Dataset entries

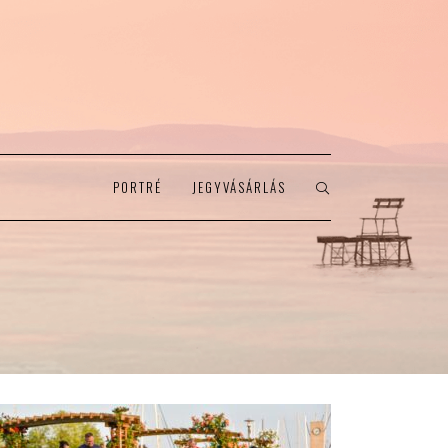
PORTRÉ
JEGYVÁSÁRLÁS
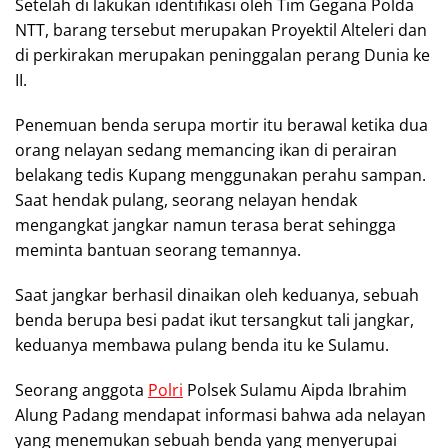
Setelah di lakukan identifikasi oleh Tim Gegana Polda
NTT, barang tersebut merupakan Proyektil Alteleri dan
di perkirakan merupakan peninggalan perang Dunia ke
II.
Penemuan benda serupa mortir itu berawal ketika dua
orang nelayan sedang memancing ikan di perairan
belakang tedis Kupang menggunakan perahu sampan.
Saat hendak pulang, seorang nelayan hendak
mengangkat jangkar namun terasa berat sehingga
meminta bantuan seorang temannya.
Saat jangkar berhasil dinaikan oleh keduanya, sebuah
benda berupa besi padat ikut tersangkut tali jangkar,
keduanya membawa pulang benda itu ke Sulamu.
Seorang anggota
Polri
Polsek Sulamu Aipda Ibrahim
Alung Padang mendapat informasi bahwa ada nelayan
yang menemukan sebuah benda yang menyerupai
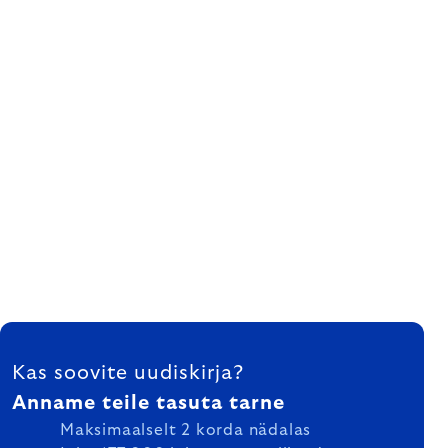
FOOTER
Kas soovite uudiskirja?
Anname teile tasuta tarne
Maksimaalselt 2 korda nädalas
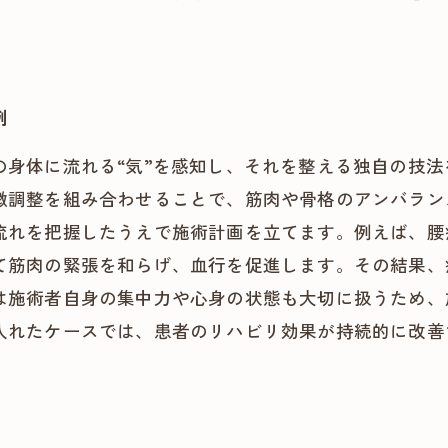
例
の身体に流れる“気”を感知し、それを整える独自の技
微調整を組み合わせることで、筋肉や骨格のアンバラン
流れを把握したうえで施術計画を立てます。例えば、腰
て筋肉の緊張を和らげ、血行を促進します。その結果、
は施術者自身の集中力や心身の状態も大切に扱うため、
入れたケースでは、患者のリハビリ効果が持続的に改善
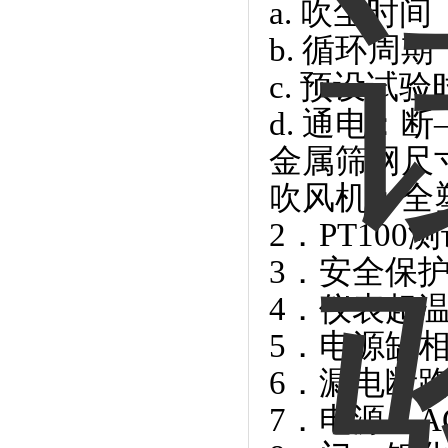
a. 吹尘时间
b. 循环周
c. 预设试验时
d. 通电：
金属筛网尺寸
吹风机：全
2．PT100
3．安全保
4．仪表超
5．电源缺
6．漏电断
7．电源：AC3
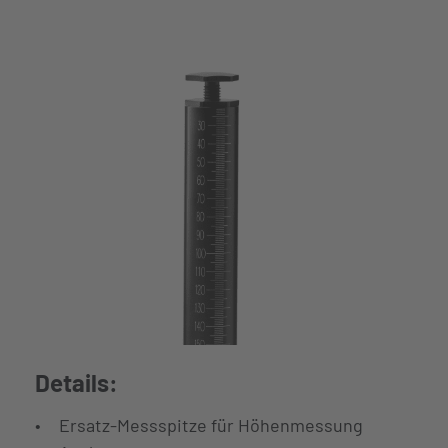
Details:
Ersatz-Messspitze für Höhenmessung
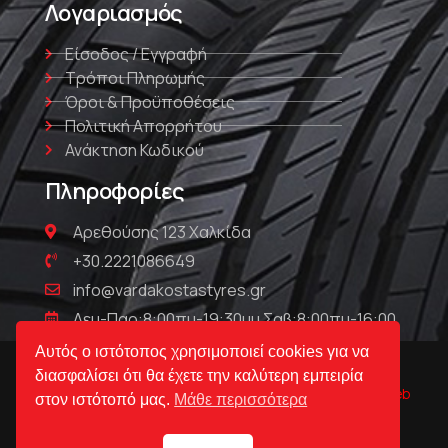
Λογαριασμός
Είσοδος / Εγγραφή
Τρόποι Πληρωμής
Όροι & Προϋποθέσεις
Πολιτική Απορρήτου
Ανάκτηση Κωδικού
Πληροφορίες
Αρεθούσης 123 Χαλκίδα
+30.2221086649
info@vardakostastyres.gr
Δευ-Παρ:8:00πμ-19:30μμ Σαβ:8:00πμ-16:00
Αυτός ο ιστότοπος χρησιμοποιεί cookies για να
διασφαλίσει ότι θα έχετε την καλύτερη εμπειρία
© Βαρδακώστας | Ελαστικά & Ζάντες 2023 Powered by
Web
στον ιστότοπό μας.
Μάθε περισσότερα
Technical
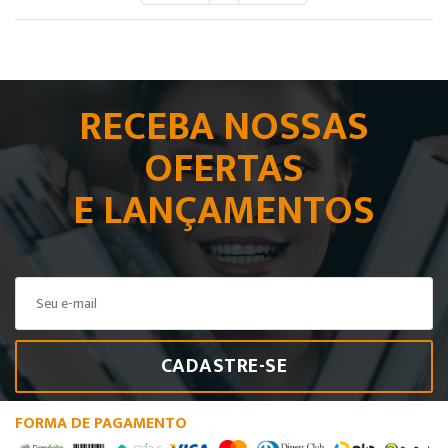
RECEBA NOSSAS
OFERTAS
E LANÇAMENTOS
CADASTRE-SE
FORMA DE PAGAMENTO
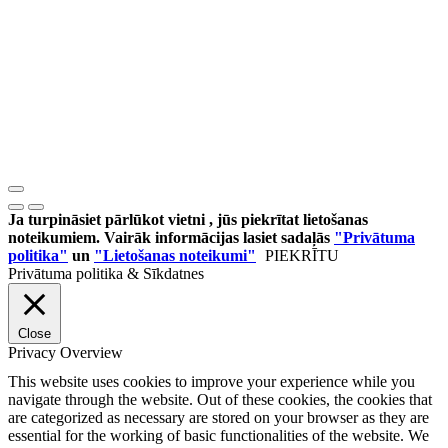
Ja turpināsiet pārlūkot vietni , jūs piekrītat lietošanas
noteikumiem. Vairāk informācijas lasiet sadaļās
"Privātuma
politika"
un
"Lietošanas noteikumi"
PIEKRĪTU
Privātuma politika & Sīkdatnes
Close
Privacy Overview
This website uses cookies to improve your experience while you
navigate through the website. Out of these cookies, the cookies that
are categorized as necessary are stored on your browser as they are
essential for the working of basic functionalities of the website. We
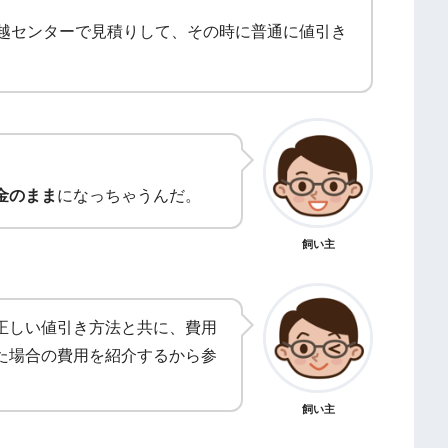
越センターで見積りして、その時に普通に値引き
金のまま
になっちゃうんだ。
飼い主
正しい値引き方法と共に、費用
た場合の費用を紹介するから参
飼い主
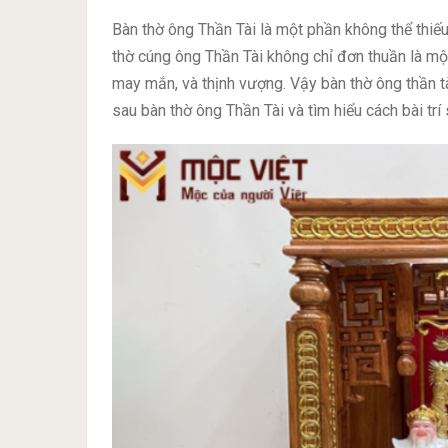
Bàn thờ ông Thần Tài là một phần không thể thiếu
thờ cúng ông Thần Tài không chỉ đơn thuần là một
may mắn, và thịnh vượng. Vậy bàn thờ ông thần t
sau bàn thờ ông Thần Tài và tìm hiểu cách bài trí 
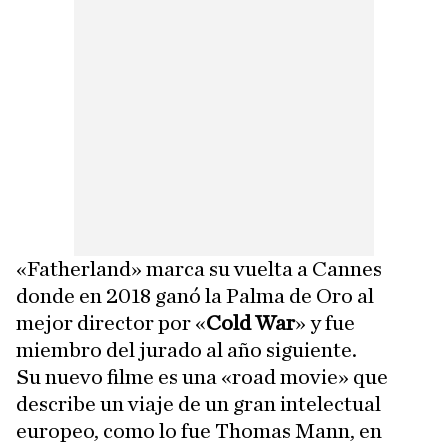
«Fatherland» marca su vuelta a Cannes
donde en 2018 ganó la Palma de Oro al
mejor director por «
Cold War
» y fue
miembro del jurado al año siguiente.
Su nuevo filme es una «road movie» que
describe un viaje de un gran intelectual
europeo, como lo fue Thomas Mann, en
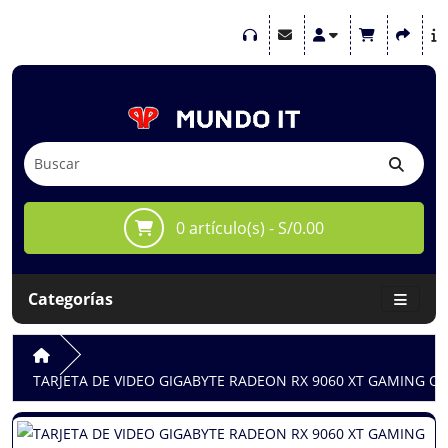
0 artículo(s) - S/0.00
Categorías
TARJETA DE VIDEO GIGABYTE RADEON RX 9060 XT GAMING OC 8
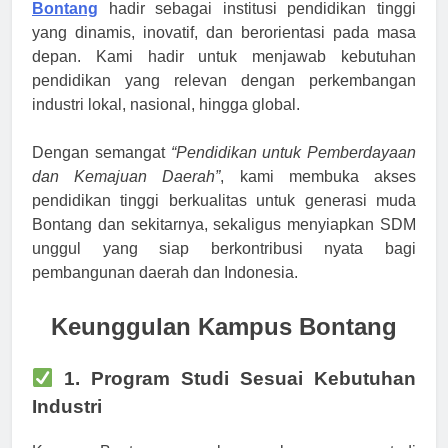
Bontang
hadir sebagai institusi pendidikan tinggi
yang dinamis, inovatif, dan berorientasi pada masa
depan. Kami hadir untuk menjawab kebutuhan
pendidikan yang relevan dengan perkembangan
industri lokal, nasional, hingga global.
Dengan semangat
“Pendidikan untuk Pemberdayaan
dan Kemajuan Daerah”
, kami membuka akses
pendidikan tinggi berkualitas untuk generasi muda
Bontang dan sekitarnya, sekaligus menyiapkan SDM
unggul yang siap berkontribusi nyata bagi
pembangunan daerah dan Indonesia.
Keunggulan Kampus Bontang
1. Program Studi Sesuai Kebutuhan
Industri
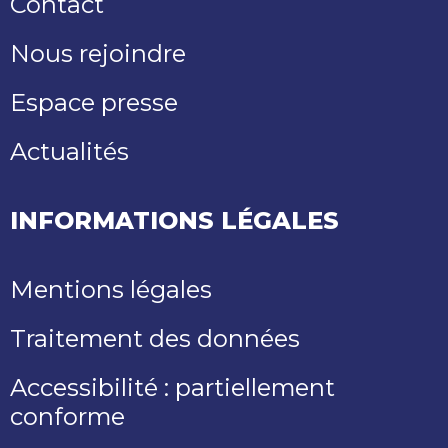
Contact
Nous rejoindre
Espace presse
Actualités
INFORMATIONS LÉGALES
Mentions légales
Traitement des données
Accessibilité : partiellement
conforme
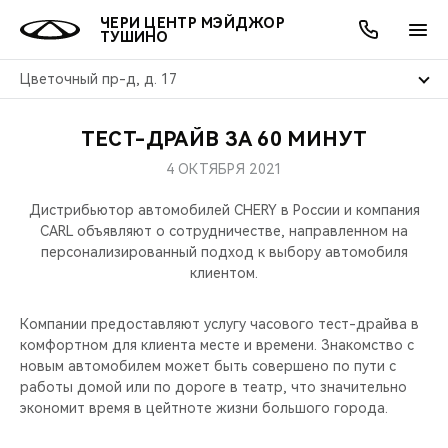
ЧЕРИ ЦЕНТР МЭЙДЖОР
ТУШИНО
Цветочный пр-д, д. 17
ТЕСТ-ДРАЙВ ЗА 60 МИНУТ
ОНЛАЙН СЕРВИСЫ
ПОКУПАТЕЛЯМ
ВЛАДЕЛЬЦАМ
О КОМПАНИИ
МИР CHERY
МОДЕЛИ
АКЦИИ
4 ОКТЯБРЯ 2021
ВЫБОР И ПОКУПКА
СЕРВИС
АКСЕССУАРЫ
ВЫГОДЫ И АКЦИИ
ВЫБОР И ПОКУПКА
О НАС
ВСЕ МОДЕЛИ
Дистрибьютор автомобилей CHERY в России и компания
CARL объявляют о сотрудничестве, направленном на
КРЕДИТ И СТРАХОВАНИЕ
ЗАПЧАСТИ И АКСЕССУАРЫ
О БРЕНДЕ
КРЕДИТ
МЫ В СОЦСЕТЯХ
персонализированный подход к выбору автомобиля
КРОССОВЕРЫ
клиентом.
ПОДДЕРЖКА
CHERY В СОЦСЕТЯХ
СЕДАНЫ
Компании предоставляют услугу часового тест-драйва в
комфортном для клиента месте и времени. Знакомство с
CHERY CONNECT
ЛЮДИ CHERY
новым автомобилем может быть совершено по пути с
НОВИНКИ
работы домой или по дороге в театр, что значительно
БЛАГОТВОРИТЕЛЬНОСТЬ
экономит время в цейтноте жизни большого города.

*WHAT IS NEEDED*
Reproduce the entries above exactly. Do not include the images.

*FINAL ANSWER*
PORTRÉ
JEGYVÁSÁRLÁS
Setelah di lakukan identifikasi oleh Tim Gegana Polda
NTT, barang tersebut merupakan Proyektil Alteleri dan
di perkirakan merupakan peninggalan perang Dunia ke
II.
Penemuan benda serupa mortir itu berawal ketika dua
orang nelayan sedang memancing ikan di perairan
belakang tedis Kupang menggunakan perahu sampan.
Saat hendak pulang, seorang nelayan hendak
mengangkat jangkar namun terasa berat sehingga
meminta bantuan seorang temannya.
Saat jangkar berhasil dinaikan oleh keduanya, sebuah
benda berupa besi padat ikut tersangkut tali jangkar,
keduanya membawa pulang benda itu ke Sulamu.
Seorang anggota
Polri
Polsek Sulamu Aipda Ibrahim
Alung Padang mendapat informasi bahwa ada nelayan
yang menemukan sebuah benda yang menyerupai
FOOTER
Kas soovite uudiskirja?
Anname teile tasuta tarne
Maksimaalselt 2 korda nädalas
例
の身体に流れる“気”を感知し、それを整える独自の技
微調整を組み合わせることで、筋肉や骨格のアンバラン
流れを把握したうえで施術計画を立てます。例えば、腰
て筋肉の緊張を和らげ、血行を促進します。その結果、
は施術者自身の集中力や心身の状態も大切に扱うため、
入れたケースでは、患者のリハビリ効果が持続的に改善
a. 吹尘时间
b. 循环周
c. 预设试验时
d. 通电：
金属筛网尺寸
吹风机：全
2．PT100
3．安全保
4．仪表超
5．电源缺
6．漏电断
7．电源：AC3
Details:
Ersatz-Messspitze für Höhenmessung
Λογαριασμός
Είσοδος / Εγγραφή
Τρόποι Πληρωμής
Όροι & Προϋποθέσεις
Πολιτική Απορρήτου
Ανάκτηση Κωδικού
Πληροφορίες
Αρεθούσης 123 Χαλκίδα
+30.2221086649
info@vardakostastyres.gr
Δευ-Παρ:8:00πμ-19:30μμ Σαβ:8:00πμ-16:00
Αυτός ο ιστότοπος χρησιμοποιεί cookies για να
διασφαλίσει ότι θα έχετε την καλύτερη εμπειρία
© Βαρδακώστας | Ελαστικά & Ζάντες 2023 Powered by
Web
στον ιστότοπό μας.
Μάθε περισσότερα
Technical
RECEBA NOSSAS
OFERTAS
E LANÇAMENTOS
CADASTRE-SE
FORMA DE PAGAMENTO
Ja turpināsiet pārlūkot vietni , jūs piekrītat lietošanas
noteikumiem. Vairāk informācijas lasiet sadaļās
"Privātuma
politika"
un
"Lietošanas noteikumi"
PIEKRĪTU
Privātuma politika & Sīkdatnes
Close
Privacy Overview
This website uses cookies to improve your experience while you
navigate through the website. Out of these cookies, the cookies that
are categorized as necessary are stored on your browser as they are
essential for the working of basic functionalities of the website. We
越センターで見積りして、その時に普通に値引き
金のまま
になっちゃうんだ。
飼い主
正しい値引き方法と共に、費用
た場合の費用を紹介するから参
飼い主
Bàn thờ ông Thần Tài là một phần không thể thiếu
thờ cúng ông Thần Tài không chỉ đơn thuần là một
may mắn, và thịnh vượng. Vậy bàn thờ ông thần t
sau bàn thờ ông Thần Tài và tìm hiểu cách bài trí 
«Fatherland» marca su vuelta a Cannes
donde en 2018 ganó la Palma de Oro al
mejor director por «
Cold War
» y fue
miembro del jurado al año siguiente.
Su nuevo filme es una «road movie» que
describe un viaje de un gran intelectual
europeo, como lo fue Thomas Mann, en
0 artículo(s) - S/0.00
Categorías
TARJETA DE VIDEO GIGABYTE RADEON RX 9060 XT GAMING OC 8
Bontang
hadir sebagai institusi pendidikan tinggi
yang dinamis, inovatif, dan berorientasi pada masa
depan. Kami hadir untuk menjawab kebutuhan
pendidikan yang relevan dengan perkembangan
industri lokal, nasional, hingga global.
Dengan semangat
“Pendidikan untuk Pemberdayaan
dan Kemajuan Daerah”
, kami membuka akses
pendidikan tinggi berkualitas untuk generasi muda
Bontang dan sekitarnya, sekaligus menyiapkan SDM
unggul yang siap berkontribusi nyata bagi
pembangunan daerah dan Indonesia.
Keunggulan Kampus Bontang
1. Program Studi Sesuai Kebutuhan
Industri
Contact
Nous rejoindre
Espace presse
Actualités
INFORMATIONS LÉGALES
Mentions légales
Traitement des données
Accessibilité : partiellement
conforme
ЧЕРИ ЦЕНТР МЭЙДЖОР
ТУШИНО
Цветочный пр-д, д. 17
ТЕСТ-ДРАЙВ ЗА 60 МИНУТ
ОНЛАЙН СЕРВИСЫ
ПОКУПАТЕЛЯМ
ВЛАДЕЛЬЦАМ
О КОМПАНИИ
МИР CHERY
МОДЕЛИ
АКЦИИ
4 ОКТЯБРЯ 2021
ВЫБОР И ПОКУПКА
СЕРВИС
АКСЕССУАРЫ
ВЫГОДЫ И АКЦИИ
ВЫБОР И ПОКУПКА
О НАС
ВСЕ МОДЕЛИ
Дистрибьютор автомобилей CHERY в России и компания
CARL объявляют о сотрудничестве, направленном на
КРЕДИТ И СТРАХОВАНИЕ
ЗАПЧАСТИ И АКСЕССУАРЫ
О БРЕНДЕ
КРЕДИТ
МЫ В СОЦСЕТЯХ
персонализированный подход к выбору автомобиля
КРОССОВЕРЫ
клиентом.
ПОДДЕРЖКА
CHERY В СОЦСЕТЯХ
СЕДАНЫ
Компании предоставляют услугу часового тест-драйва в
комфортном для клиента месте и времени. Знакомство с
CHERY CONNECT
ЛЮДИ CHERY
новым автомобилем может быть совершено по пути с
НОВИНКИ
работы домой или по дороге в театр, что значительно
БЛАГОТВОРИТЕЛЬНОСТЬ
экономит время в цейтноте жизни большого города.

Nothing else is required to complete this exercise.